Task brief: Only lines containing the string "Jewish" belong in the answer; copy all of them from the entries.

Items from a dataset:
====================

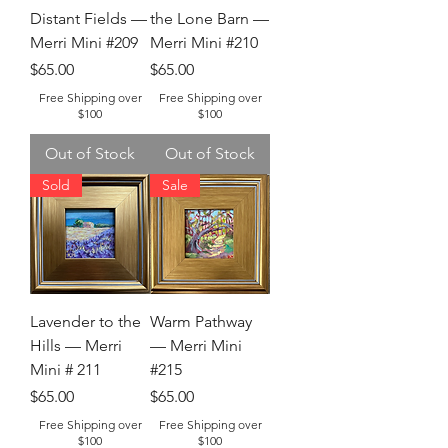
Distant Fields —
the Lone Barn —
Merri Mini #209
Merri Mini #210
Price
Price
$65.00
$65.00
Free Shipping over
Free Shipping over
$100
$100
Out of Stock
Out of Stock
Sold
Sale
Lavender to the
Warm Pathway
Hills — Merri
— Merri Mini
Mini # 211
#215
Price
Price
$65.00
$65.00
Free Shipping over
Free Shipping over
$100
$100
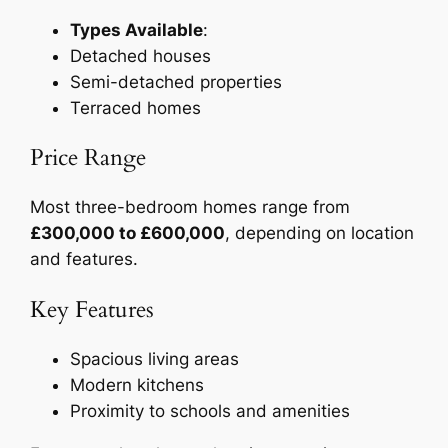
Types Available
:
Detached houses
Semi-detached properties
Terraced homes
Price Range
Most three-bedroom homes range from
£300,000 to £600,000
, depending on location
and features.
Key Features
Spacious living areas
Modern kitchens
Proximity to schools and amenities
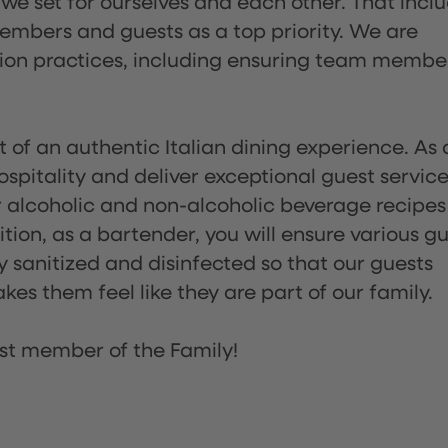
 we set for ourselves and each other. That incl
embers and guests as a top priority. We are
tion practices, including ensuring team membe
of an authentic Italian dining experience. As 
pitality and deliver exceptional guest service
 alcoholic and non-alcoholic beverage recipes
ion, as a bartender, you will ensure various g
sanitized and disinfected so that our guests
es them feel like they are part of our family.
st member of the Family!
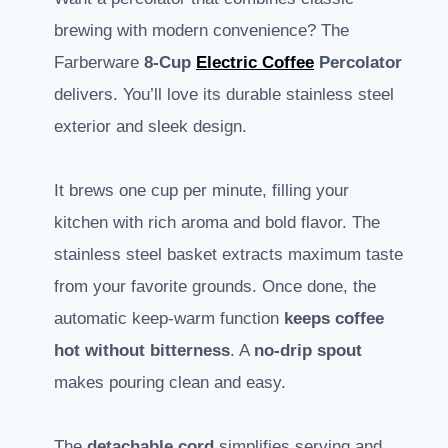
brewing with modern convenience? The
Farberware
8-Cup
Electric Coffee
Percolator
delivers. You’ll love its durable stainless steel
exterior and sleek design.
It brews one cup per minute, filling your
kitchen with rich aroma and bold flavor. The
stainless steel basket extracts maximum taste
from your favorite grounds. Once done, the
automatic keep-warm function
keeps coffee
hot without bitterness
. A
no-drip spout
makes pouring clean and easy.
The
detachable cord
simplifies serving and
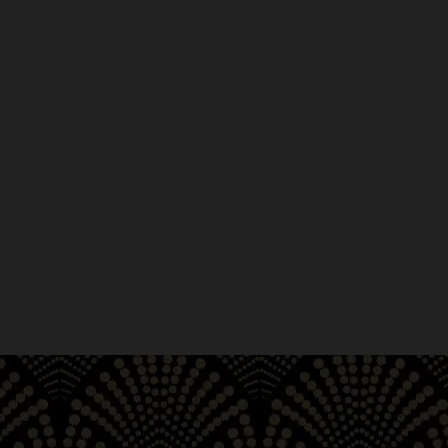
r cannabis pre-rolls!
s at Moe Greens. Too busy to
ilable, easy to navigate, and
ckup as well as delivery. Located
raham Civic Auditorium, and Market
pick up premier pre-rolls from
e, Japantown, Mission District,
ry, CA.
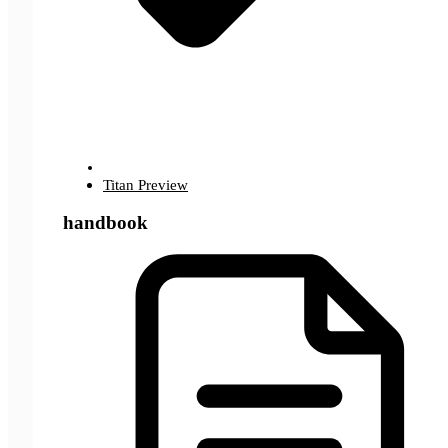
Titan Preview
handbook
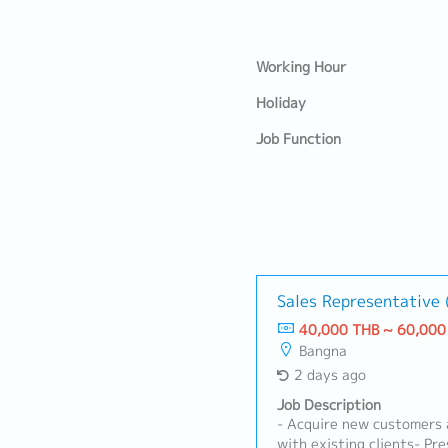
Working Hour
Holiday
Job Function
Sales Representative
40,000 THB ~ 60,000
Bangna
2 days ago
Job Description
- Acquire new customers 
with existing clients- Pr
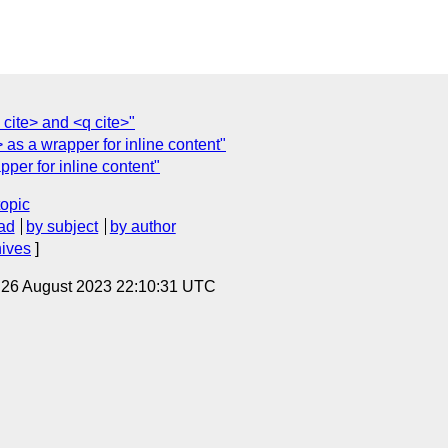
cite> and <q cite>"
as a wrapper for inline content"
per for inline content"
topic
ad
by subject
by author
hives
]
, 26 August 2023 22:10:31 UTC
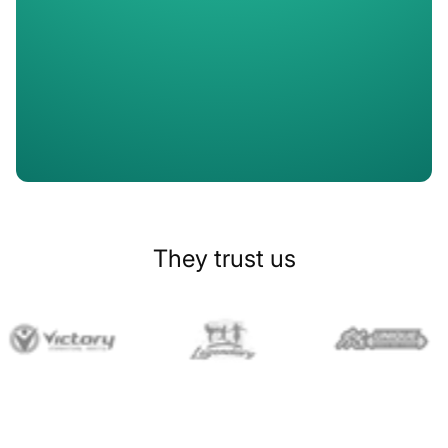
Slide 1 of 2.
They trust us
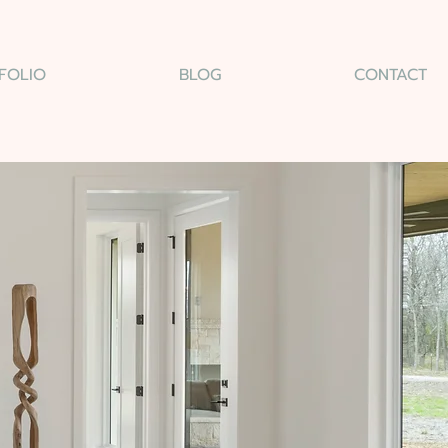
FOLIO
BLOG
CONTACT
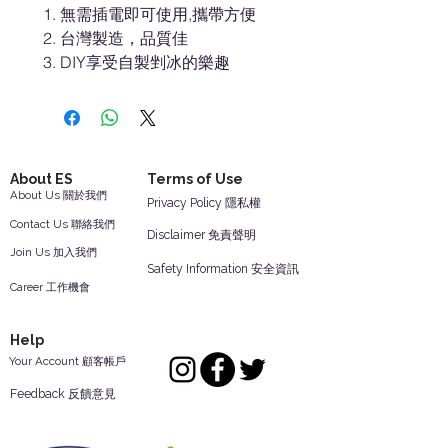
無需插電即可使用,攜帶方便
台灣製造，品質佳
DIY享受自製剉冰的樂趣
About ES
Terms of Use
About Us 關於我們
Privacy Policy 隱私權
Contact Us 聯絡我們
Disclaimer 免責聲明
Join Us 加入我們
Safety Information 安全資訊
Career 工作機會
Help
Your Account 顧客帳戶
Feedback 反饋意見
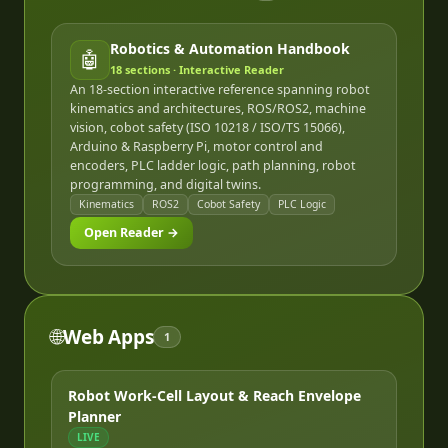
Robotics & Automation Handbook
🤖
18
sections · Interactive Reader
An 18-section interactive reference spanning robot
kinematics and architectures, ROS/ROS2, machine
vision, cobot safety (ISO 10218 / ISO/TS 15066),
Arduino & Raspberry Pi, motor control and
encoders, PLC ladder logic, path planning, robot
programming, and digital twins.
Kinematics
ROS2
Cobot Safety
PLC Logic
Open Reader →
🌐
Web Apps
1
Robot Work-Cell Layout & Reach Envelope
Planner
LIVE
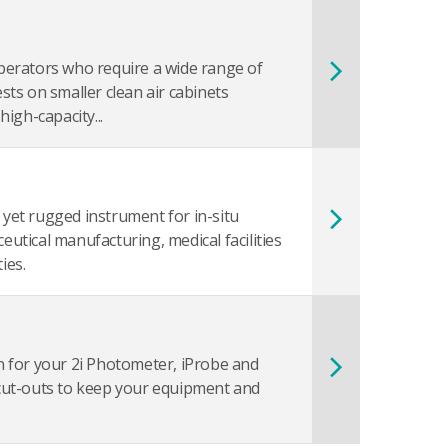
perators who require a wide range of
ests on smaller clean air cabinets
igh-capacity...
 yet rugged instrument for in-situ
eutical manufacturing, medical facilities
ies.
on for your 2i Photometer, iProbe and
cut-outs to keep your equipment and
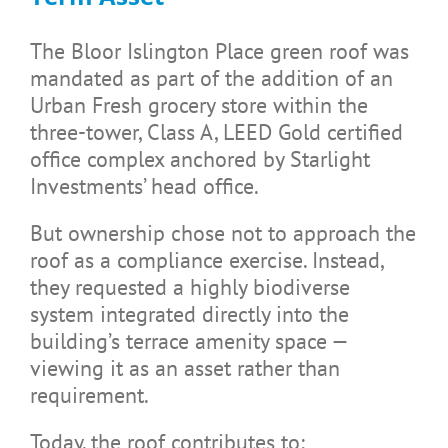
The Bloor Islington Place green roof was
mandated as part of the addition of an
Urban Fresh grocery store within the
three-tower, Class A, LEED Gold certified
office complex anchored by Starlight
Investments’ head office.
But ownership chose not to approach the
roof as a compliance exercise. Instead,
they requested a highly biodiverse
system integrated directly into the
building’s terrace amenity space —
viewing it as an asset rather than
requirement.
Today, the roof contributes to:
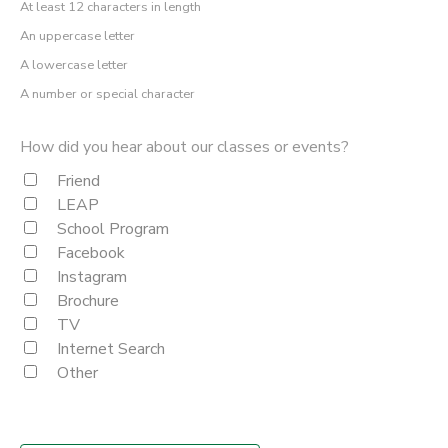
At least 12 characters in length
An uppercase letter
A lowercase letter
A number or special character
How did you hear about our classes or events?
Friend
LEAP
School Program
Facebook
Instagram
Brochure
TV
Internet Search
Other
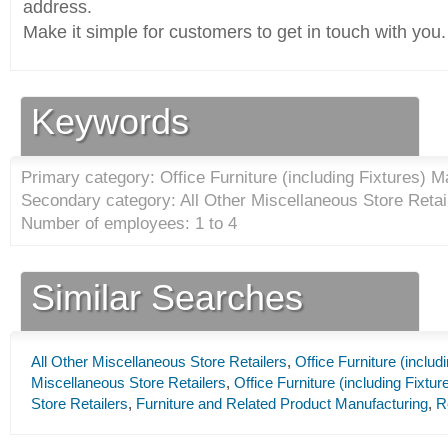
address.
Make it simple for customers to get in touch with you.
Keywords
Primary category: Office Furniture (including Fixtures) M
Secondary category: All Other Miscellaneous Store Retail
Number of employees: 1 to 4
Similar Searches
All Other Miscellaneous Store Retailers
,
Office Furniture (inclu
Miscellaneous Store Retailers
,
Office Furniture (including Fixtu
Store Retailers
,
Furniture and Related Product Manufacturing
,
R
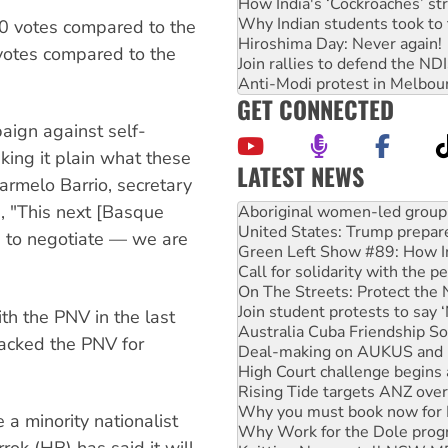
How India's ‘Cockroaches’ st
Why Indian students took to 
0 votes compared to the
Hiroshima Day: Never again!
votes compared to the
Join rallies to defend the N
Anti-Modi protest in Melbou
GET CONNECTED
aign against self-
ing it plain what these
LATEST NEWS
Carmelo Barrio, secretary
Ansell must improve its wor
s, "This next [Basque
Aboriginal women-led group 
United States: Trump prepare
 to negotiate — we are
Green Left Show #89: How Ind
Call for solidarity with the
On The Streets: Protect the
Join student protests to say 
th the PNV in the last
Australia Cuba Friendship So
tacked the PNV for
Deal-making on AUKUS and P
High Court challenge begins 
Rising Tide targets ANZ over
Why you must book now for 
 a minority nationalist
Why Work for the Dole prog
rok (HB) has said it will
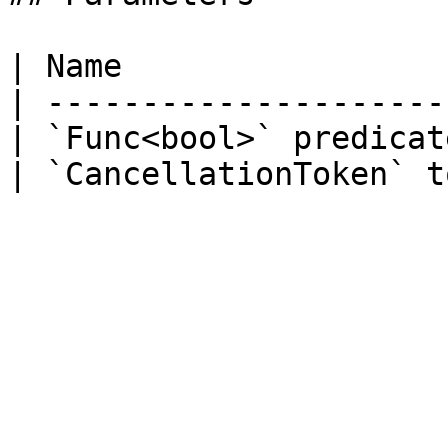
| Name                 
| ---------------------
| `Func<bool>` predicat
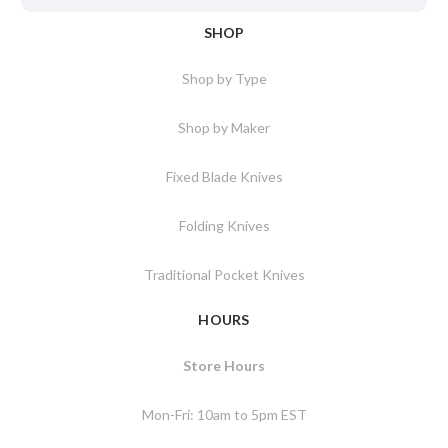
SHOP
Shop by Type
Shop by Maker
Fixed Blade Knives
Folding Knives
Traditional Pocket Knives
HOURS
Store Hours
Mon-Fri: 10am to 5pm EST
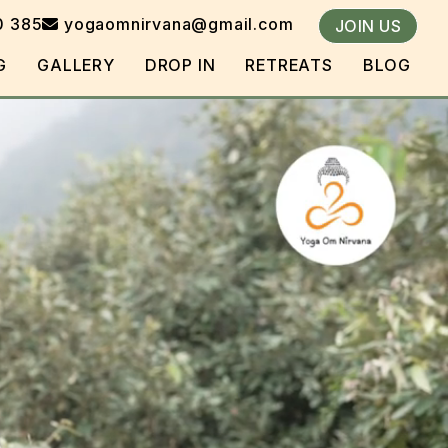
0 385
yogaomnirvana@gmail.com
JOIN US
G
GALLERY
DROP IN
RETREATS
BLOG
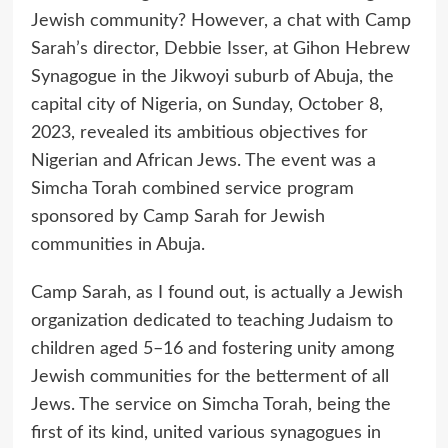
Jewish community? However, a chat with Camp
Sarah’s director, Debbie Isser, at Gihon Hebrew
Synagogue in the Jikwoyi suburb of Abuja, the
capital city of Nigeria, on Sunday, October 8,
2023, revealed its ambitious objectives for
Nigerian and African Jews. The event was a
Simcha Torah combined service program
sponsored by Camp Sarah for Jewish
communities in Abuja.
Camp Sarah, as I found out, is actually a Jewish
organization dedicated to teaching Judaism to
children aged 5–16 and fostering unity among
Jewish communities for the betterment of all
Jews. The service on Simcha Torah, being the
first of its kind, united various synagogues in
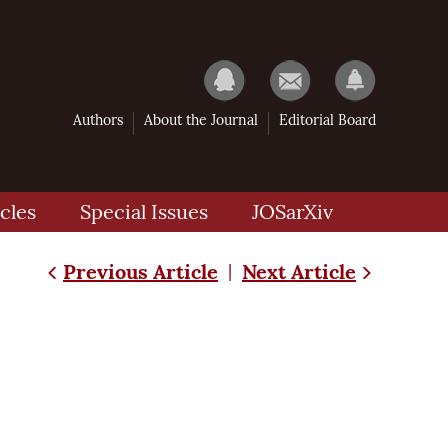
Authors
About the Journal
Editorial Board
cles
Special Issues
JOSarXiv
Previous Article
Next Article
|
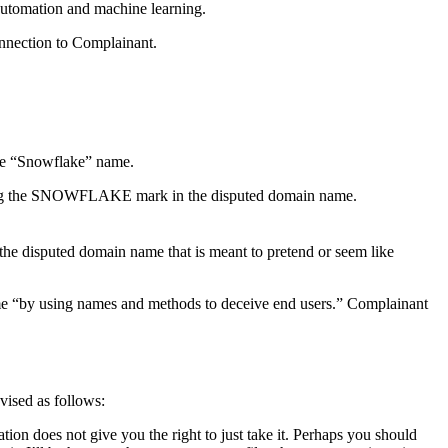
 automation and machine learning.
onnection to Complainant.
the “Snowflake” name.
sing the SNOWFLAKE mark in the disputed domain name.
the disputed domain name that is meant to pretend or seem like
ame “by using names and methods to deceive end users.” Complainant
vised as follows:
ation does not give you the right to just take it. Perhaps you should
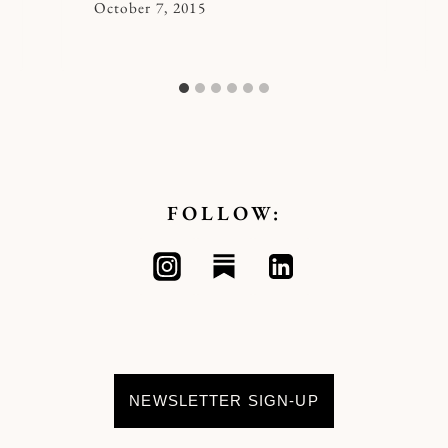
By
October 7, 2015
Kymberlee
FOLLOW:
NEWSLETTER SIGN-UP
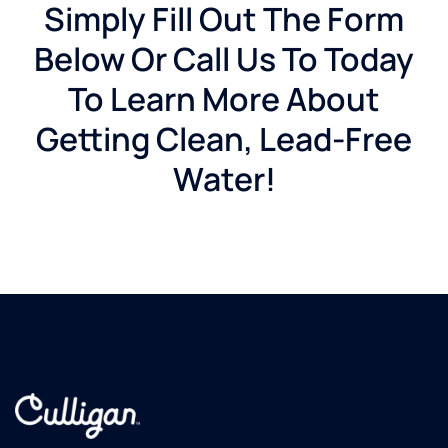
Simply Fill Out The Form
Below Or Call Us To Today
To Learn More About
Getting Clean, Lead-Free
Water!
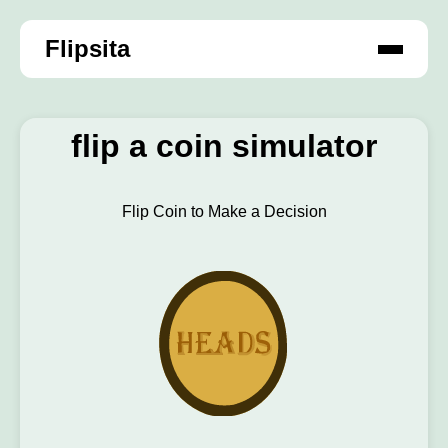
Flipsita
flip a coin simulator
Flip Coin to Make a Decision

====================

Response box:
Jewish community? However, a chat with Camp
sponsored by Camp Sarah for Jewish
Camp Sarah, as I found out, is actually a Jewish
Jewish communities for the betterment of all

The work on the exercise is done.